Change subject: IMPALA-13039: AES Encryption/ Decryption Support in Impala
......................................................................


Patch Set 17:

(21 comments)

http://gerrit.cloudera.org:8080/#/c/20447/13/be/src/exprs/string-functions-ir.cc
File be/src/exprs/string-functions-ir.cc:

http://gerrit.cloudera.org:8080/#/c/20447/13/be/src/exprs/string-functions-ir.cc@1810
PS13, Line 1810: _thresho
> Done
You haven't addressed this part of Noemi's comment:

 > "other modes" or "CTR and CFB mode."
 >
 > You describe CTR and CFB later.
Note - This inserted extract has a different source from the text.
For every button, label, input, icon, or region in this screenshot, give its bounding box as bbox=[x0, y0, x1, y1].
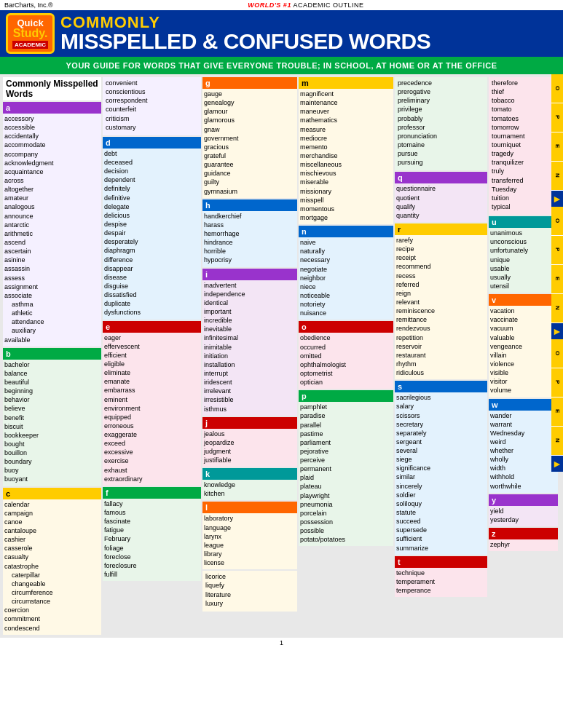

It would be nice to list here what
 > parameters are required for each mode.
 > Also, encryption in ECB mode is not supported, so it is a bit
 > confusing to list here what parameters are necessary for ECB
 > encryption.
 > I agree that it is useful to include a detailed description about
 > the modes. I would put this long comment above the aes_decrypt
 > function since that is supported for all modes. That way the
 > comment aligns better with the code.
 > And just a suggestion: you can switch the order of encrypt and
 > decrypt functions like this:
 >
 > //long comment about all supported modes.
 > aes_decrypt()
 >
 > //short comment, ECB is not supported.
 > aes_encrypt()

AES-ECB is still listed here, above the aes_encrypt() function.


http://gerrit.cloudera.org:8080/#/c/20447/13/be/src/exprs/string-functions-ir.cc@1866
PS13, Line 1866: inters in th
> Done, we fallback to other modes in case mode is null, added logs for it as
Also include the mode string (which turned out to be invalid) in the log.


http://gerrit.cloudera.org:8080/#/c/20447/15/be/src/exprs/string-functions-ir.cc
File be/src/exprs/string-functions-ir.cc:

http://gerrit.cloudera.org:8080/#/c/20447/15/be/src/exprs/string-functions-ir.cc@2134
PS15, Line 2134:   result.len = out_len;
Now that AES_BLOCK_SIZE is only added to the buffer length for ECB, is this 
step still necessary?


http://gerrit.cloudera.org:8080/#/c/20447/17/be/src/exprs/string-functions-ir.cc
File be/src/exprs/string-functions-ir.cc:

http://gerrit.cloudera.org:8080/#/c/20447/17/be/src/exprs/string-functions-ir.cc@1936
PS17, Line 1936: and optional AAD
Where can AAD be added?


http://gerrit.cloudera.org:8080/#/c/20447/17/be/src/exprs/string-functions-ir.cc@1991
PS17, Line 1991: encryption_key.
> style nit (if applicable to Impala's code): consider an explicit notation o
Yes, for static methods we should use the explicit static syntax.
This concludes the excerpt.